POST TIME: 22 November, 2019 00:00 00 AM / LAST MODIFIED: 21 November, 2019 11:30:54 PM
‘Govt to buy aman paddy from marginal farmers’

‘Govt to buy aman paddy from marginal farmers’

Despite several hurdles, the government has decided to procure six lakh tonnes of aman paddy directly from marginal farmers. For one thing, the total available arable lands have been declining due to over-population and Bangladesh is a disaster-prone country. Agriculture minister Abdur Razzaque announced this while inaugurating the three-day ‘Foodpro International Expo-2019’ at the city’s International Convention Centre in Bashundhara yesterday.

“The price of rice has increased despite adequate stocks in the country. As per media reports, the price of rice has gone up at least Tk. 4 to 5 per kg. The government has taken various steps to increase food-grain production,” Razzaque said. The government wants to ensure

fair prices for paddy, he said, adding that six lakh tonnes of aman paddy will be procured during the current season directly from farmers.
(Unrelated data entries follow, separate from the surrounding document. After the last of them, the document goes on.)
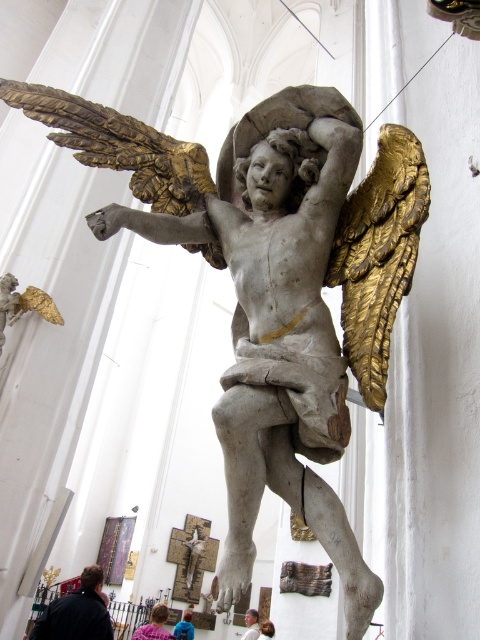 Question: Which object is farther from the camera taking this photo?

Choices:
 (A) dark brown leather jacket at lower left
 (B) blue fabric child at lower center

Answer: (B)

Question: Where is dark brown leather jacket at lower left located in relation to blonde hair at lower center in the image?

Choices:
 (A) left
 (B) right

Answer: (A)

Question: Is dark brown leather jacket at lower left to the right of blonde hair at lower center from the viewer's perspective?

Choices:
 (A) no
 (B) yes

Answer: (A)

Question: Which point is farther to the camera?

Choices:
 (A) (255, 621)
 (B) (152, 637)
 (C) (186, 636)
 (D) (97, 612)

Answer: (A)

Question: Which is farther from the blue fabric child at lower center?

Choices:
 (A) blue denim jacket at lower center
 (B) blonde hair at lower center

Answer: (B)

Question: Does dark brown leather jacket at lower left have a greater width compared to blue denim jacket at lower center?

Choices:
 (A) no
 (B) yes

Answer: (B)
“We’ll select marginal farmers in terms of procuring aman paddy through lottery. So, there will be no political influence,” Razzaque said. The price of paddy has increased at least Tk. 100 to 200 per maund after the announcement of the government’s procurement, which is good news for poor farmers, he added.

Razzaque has said the ministry always faces problems either for price increase or for price reduction, as the government has to take the responsibility in case of price hike or low prices, which is also criticised by different quarters. “The government really wanted to procure more paddy from poor farmers directly last year. But it wasn’t possible because of space constraints in public warehouses. The government is taking steps to increase the space for stocks,” Razzaque said.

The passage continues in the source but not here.